Arva, beata Petamus arva!

SO on the morrow's morrow, with Term-time dread returning,
Philip returned to his books, and read, and remained at Oxford,
All the Christmas and Easter remained and read at Oxford.
Great was wonder in College when Postman showed to Butler
Letters addressed to David Mackaye, at Toper-na-fuosich,
Letter on letter, at least one a week, one every Sunday:
Great at that Highland post was wonder too and conjecture,
When the postman showed letters to wife, and wife to the lasses,
And the lasses declared they couldn't be really to David;
Yes, they could see inside a paper with E. upon it.
Great was surmise in College at breakfast, wine, and supper,
Keen the conjecture and joke; but Adam kept the secret,
Adam the secret kept, and Philip read like fury.
This is a letter written by Philip at Christmas to Adam.
What I said at Balloch has truth in it; only distorted.
Plants are some for fruit, and some for flowering only;
Let there be deer in parks, as well as kine in paddocks,
Grecian buildings upon the earth as well as Gothic.
There may be men, perhaps, whose vocation it is to be idle,
Idle, sumptuous even, luxurious, if it must be:
Only let each man seek to be that for which Nature meant him,

Independent surely of pleasure, if not regardless,
Independent also of station, if not regardless:
Irrespective alike of station, as of enjoyment,
Do his duty in that state of life to which God, not man, shall call him.
If you were meant to plough, Lord Marquis, out with you, and do it,
If you were meant to be idle, O beggar, behold, I will feed thee;
Take my purse; you have far better right to it, friend, than the Marquis.
If you were born for a groom, and you seem, by your dress, to believe so,
Do it like a man, Sir George, for pay, in a livery stable;
Yes, you may so release that slip of a boy at the corner,
Fingering books at the window, misdoubting the eighth commandment.
What a mere Dean, with those wits, that debtor-and-creditor head-piece!
Go, my detective D. D., take the place of Burns the gauger.
Ah, fair Lady Maria, God meant you to live, and be lovely,
Be so then, and I bless you. But ye, ye spurious ware, who
Might be plain women, and can be by no possibility better!
—Ye unhappy statuettes, ye miserable trinkets,
Poor alabaster chimney-piece ornaments under glass cases,
Come, in God's name, come down! the very French clock by you
Puts you to shame with ticking; the fire-irons deride you.
Break your glasses, ye can! come down, ye are not really plaster,
Come, in God's name, come down! do anything, be but something!
You, young girl, who have had such advantages, learnt so quickly,
Can you not teach? O yes, and she likes Sunday school extremely,
Only it's soon in the morning. Away! if to teach be your calling,
It is no play, but a business: off! go teach and be paid for it.

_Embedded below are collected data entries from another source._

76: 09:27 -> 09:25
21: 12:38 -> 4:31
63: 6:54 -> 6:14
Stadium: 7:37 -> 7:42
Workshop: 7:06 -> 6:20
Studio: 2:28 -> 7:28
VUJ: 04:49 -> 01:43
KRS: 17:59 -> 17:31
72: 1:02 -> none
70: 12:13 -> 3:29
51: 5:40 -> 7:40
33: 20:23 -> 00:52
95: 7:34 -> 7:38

Surely, that fussy old dowager yonder was meant for the counter;
Oh, she is notable very, and keeps her servants in order
Past admiration. Indeed, and keeps to employ her talent
How many, pray? to what use? Away, the hotel's her vocation.
Lady Sophia's so good to the sick, so firm and so gentle.

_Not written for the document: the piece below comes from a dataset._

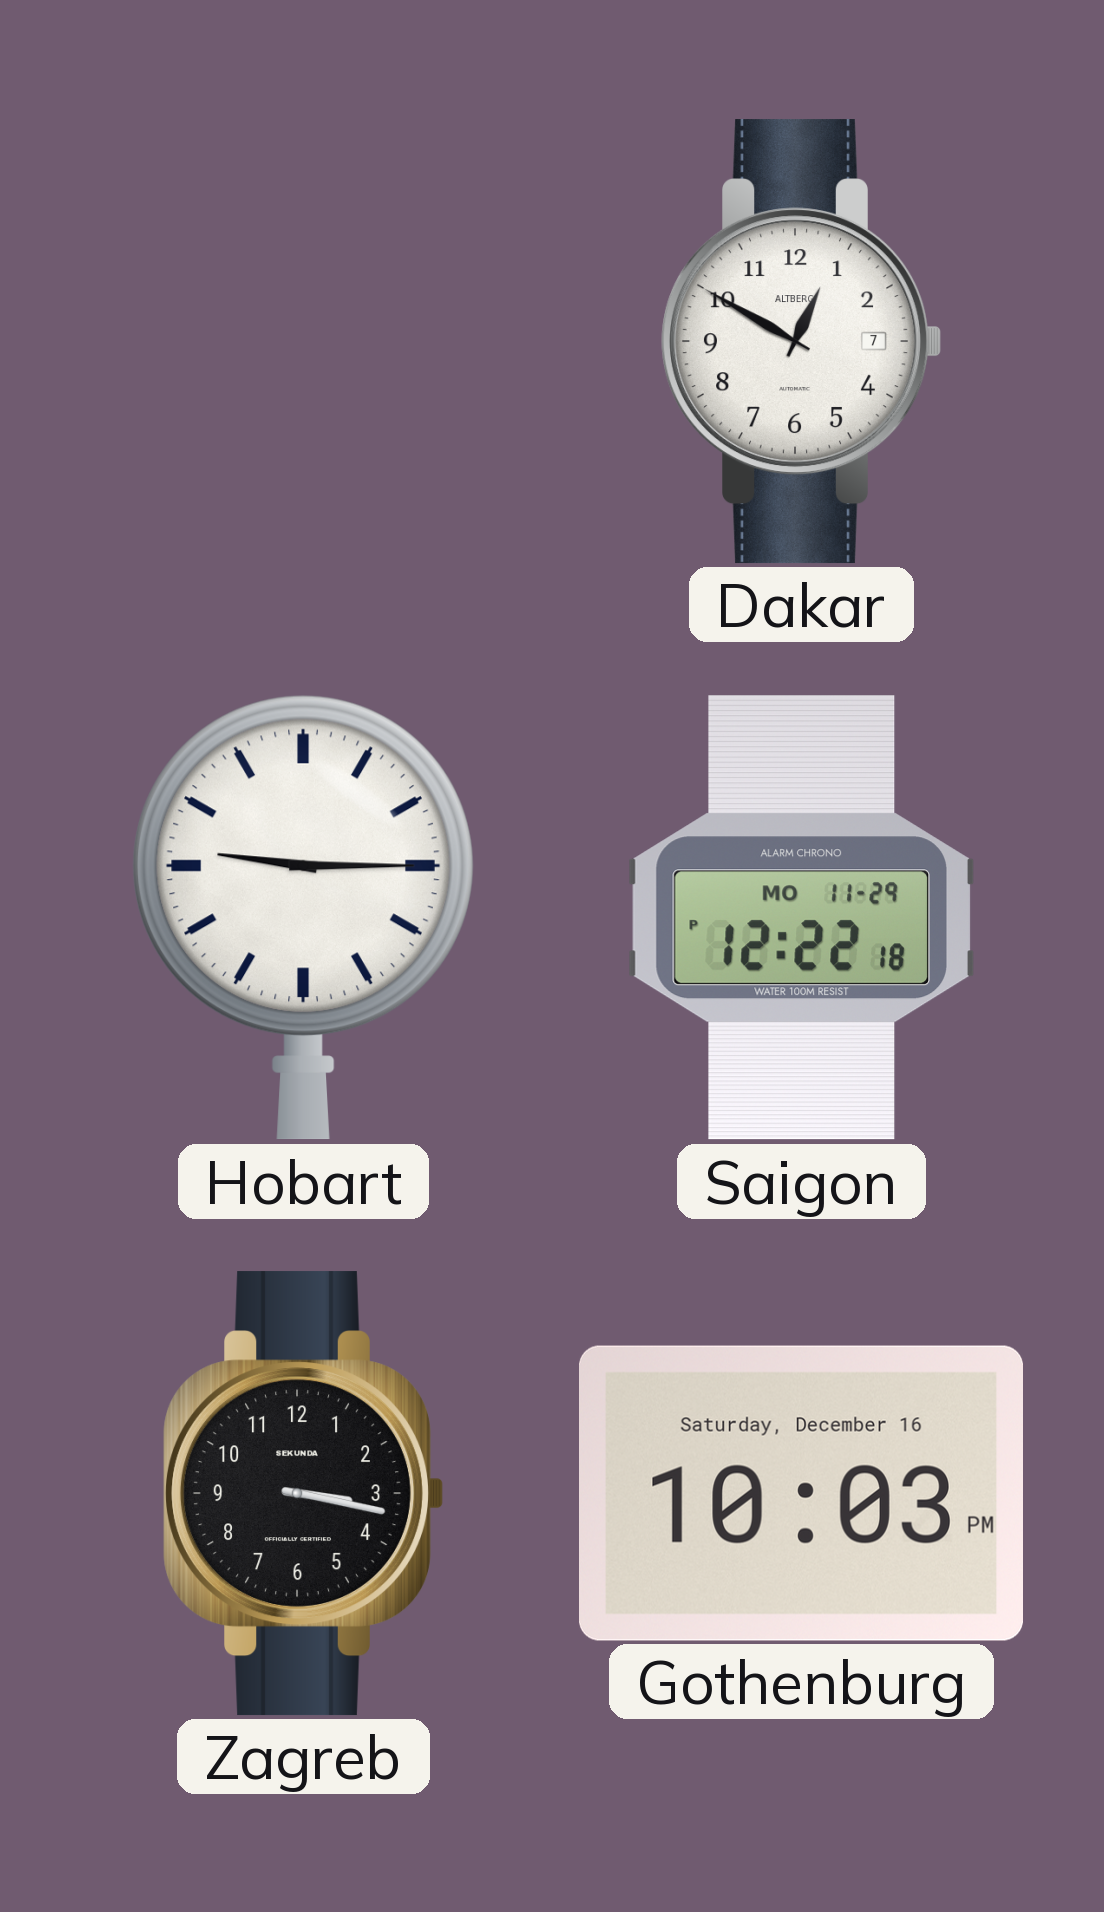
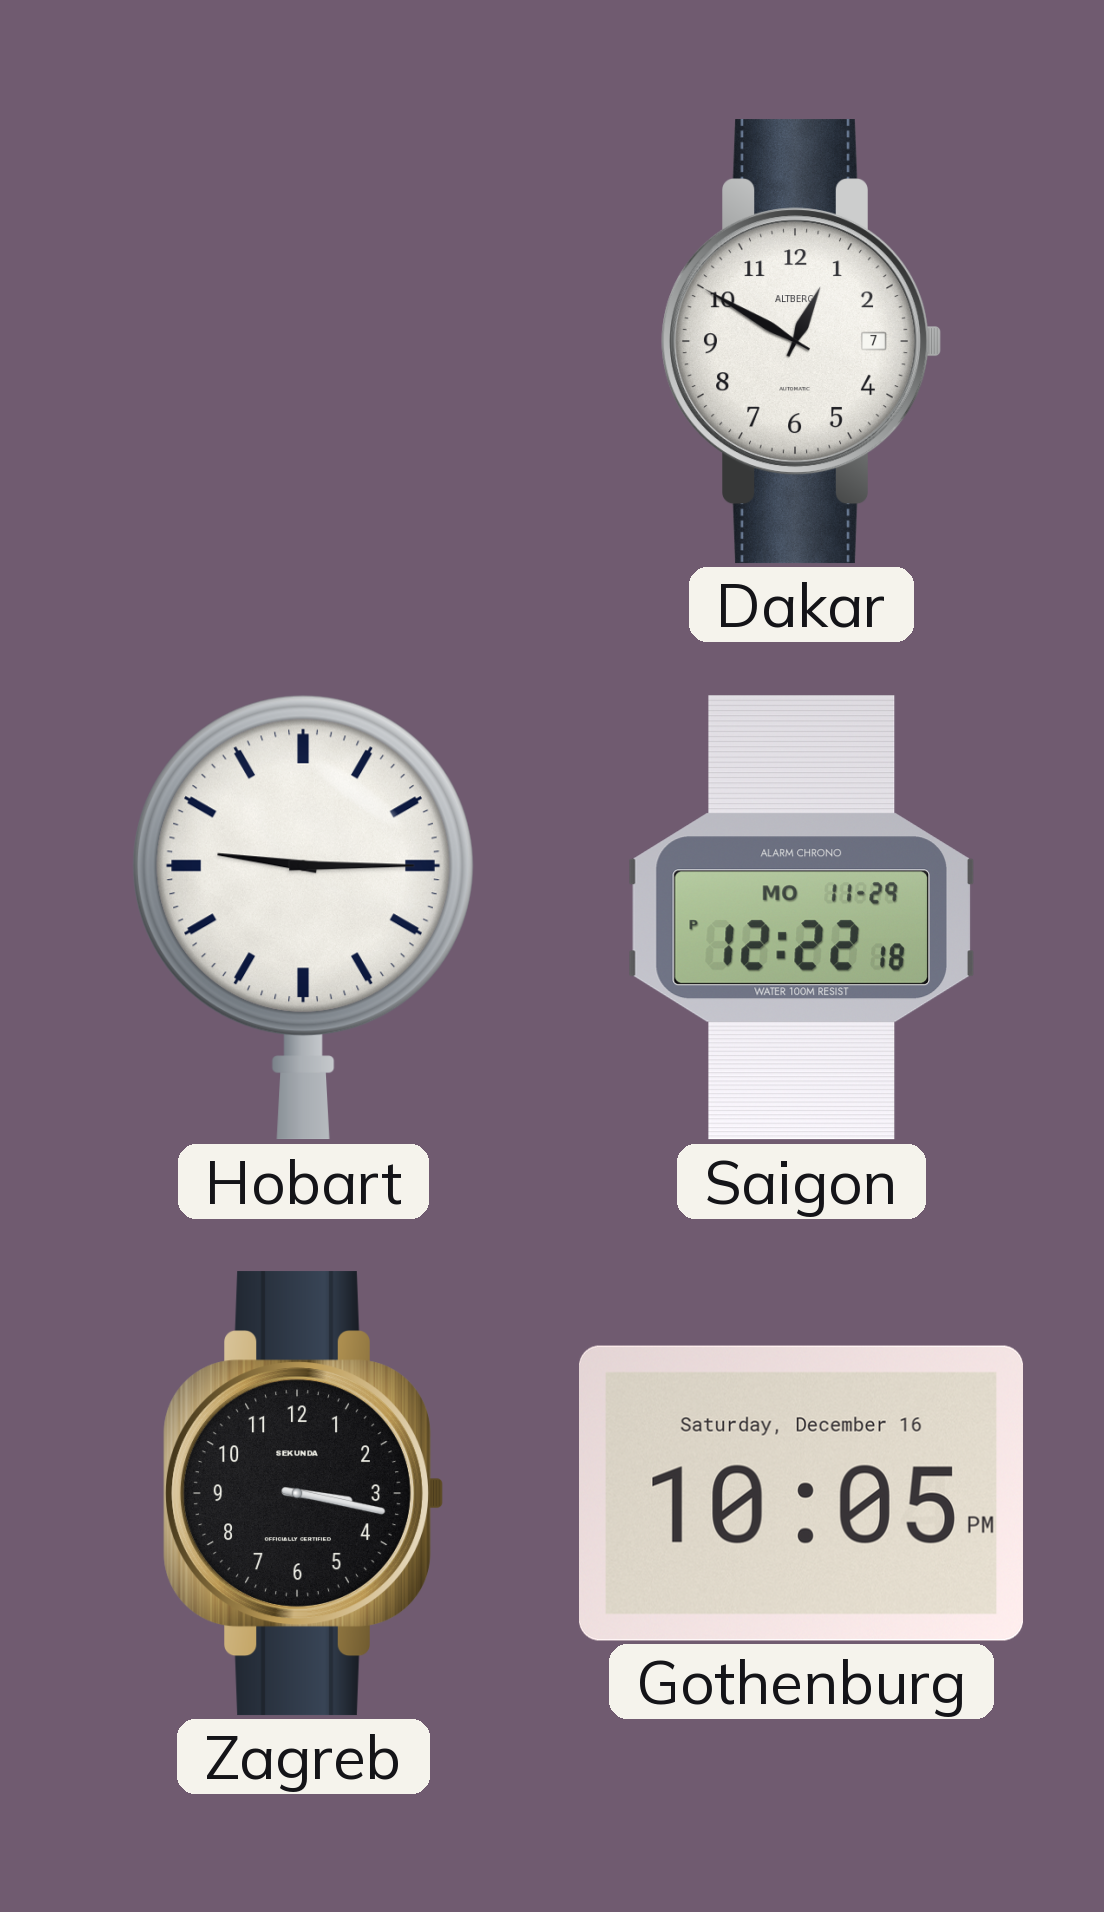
Gothenburg: 10:03 -> 10:05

Is there a nobler sphere than of hospital nurse and matron?
Hast thou for cooking a turn, little Lady Clarissa? in with them,
In with your fingers! their beauty it spoils, but your own it enhances;
For it is beautiful only to do the thing we are meant for.
But they will marry, have husbands, and children, and guests, and households—
Are there then so many trades for a man, for women one only,
First to look out for a husband and then to preside at his table?

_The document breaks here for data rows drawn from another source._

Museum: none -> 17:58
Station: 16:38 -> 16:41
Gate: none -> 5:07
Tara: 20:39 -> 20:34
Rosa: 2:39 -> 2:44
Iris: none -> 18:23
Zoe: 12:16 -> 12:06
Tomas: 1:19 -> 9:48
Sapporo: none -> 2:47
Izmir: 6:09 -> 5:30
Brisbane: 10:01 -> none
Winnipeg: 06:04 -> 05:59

Learning to dance, then dancing, then breeding, and entertaining?
Breeding and rearing of children at any rate the poor do

Easier, say the doctors, and better, with all their slaving.
How many, too, disappointed, not being this, can be nothing!
How many more are spoilt for wives by the means to become so,
Spoilt for wives and mothers, and every thing else moreover!
This was the answer that came from the Tutor, the grave man, Adam.
Have you ever, Philip, my boy, looked at it in this way?
When the armies are set in array, and the battle beginning,
Is it well that the soldier whose post is far to the leftward
Say, I will go to the right, it is there I shall do best service?
There is a great Field-Marshal, my friend, who arrays our battalions;
Let us to Providence trust, and abide and work in our stations.
This was the final retort from the eager, impetuous Philip.
I am sorry to say your Providence puzzles me sadly;
Children of circumstance are we to be? you answer, On no wise!
Where does Circumstance end, and Providence where begins it?
In the revolving sphere which is upper, which is under?
What are we to resist, and what are we to be friends with?
If there is battle, 'tis battle by night: I stand in the darkness,
Here in the melée of men, Ionian and Dorian on both sides,
Signal and password known; which is friend and which is foeman?
Is it a friend? I doubt, though he speak with the voice of a brother.
Still you are right, I suppose; you always are, and will be.
Though I mistrust the Field-Marshal, I bow to the duty of order.
Let us all get on as we can, and do what we're meant for,
Or, as is said in your favourite weary old Ethics, our ergon.
Yet is my feeling rather to ask, Where is the battle?
Yes, I could find in my heart to cry, in spite of my Elspie,
O that the armies indeed were arrayed, O joy of the onset,
Sound, thou Trumpet of God, come forth, Great Cause, to array us,
King and leader appear, thy soldiers sorrowing seek thee.
Would that the armies indeed were arrayed, O where is the battle!
Neither battle I see, nor arraying, nor King in Israel,
Only infinite jumble and mess and dislocation,
Backed by a solemn appeal, 'For God's sake do not stir, there!'
Yet you are right, I suppose; if you don't attack my conclusion,
Let us get on as we can, and hunt for and do the ergon.
That isn't likely to be by sitting still, eating and drinking.
Yes, you are right, I dare say, you always were and will be,
And in default of a fight I will put up with peace and Elspie.
These are fragments again without date addressed to Adam.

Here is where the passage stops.